Derrière la mort de Jocelyne Wildenstein, « la femme-chat », l’histoire d’une des plus grandes fraudes de tous les temps

Vues:

Date:

Son nom, ces dernières décennies, était invariablement associé aux pages « people » des magazines. Jocelyne Wildenstein, surnommée la « femme-chat » ou la « panthère » en raison de ses multiples opérations de chirurgie esthétique, est décédée à Paris, le 31 décembre, à l’âge de 79 ans. Mais le patronyme de cette figure aussi incontournable qu’étrange de la jet-set est également associé à l’une des plus sulfureuses fraudes fiscale française. « La plus sophistiquée et la plus longue de la Ve République », selon les mots de la procureure, lors de ses réquisitions. Une fraude sur plusieurs générations destinée à dissimuler au fisc la fortune colossale – plus d’un milliard de dollars – de la famille Wildenstein, une dynastie de marchands d’art.

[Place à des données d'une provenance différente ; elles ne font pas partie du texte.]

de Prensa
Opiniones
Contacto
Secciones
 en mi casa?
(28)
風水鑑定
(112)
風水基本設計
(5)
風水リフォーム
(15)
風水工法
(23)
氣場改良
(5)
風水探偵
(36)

Jocelyne Wildenstein – née Perisset – fut la première à évoquer publiquement les secrets de ce clan, aussi discret que puissant. Nous sommes à la fin des années 1990. Cette Suissesse est mariée depuis 1978 à Alec Wildenstein. A ce stade de l’article, un petit arbre généalogique s’impose. Alec et son frère Guy sont les fils de Daniel Wildenstein. Depuis la fin du 19e siècle, cette famille s’est fait un nom dans le domaine de la vente d’art, en France, d’abord, puis aux Etats-Unis où ils ont émigré juste avant la Seconde Guerre mondiale.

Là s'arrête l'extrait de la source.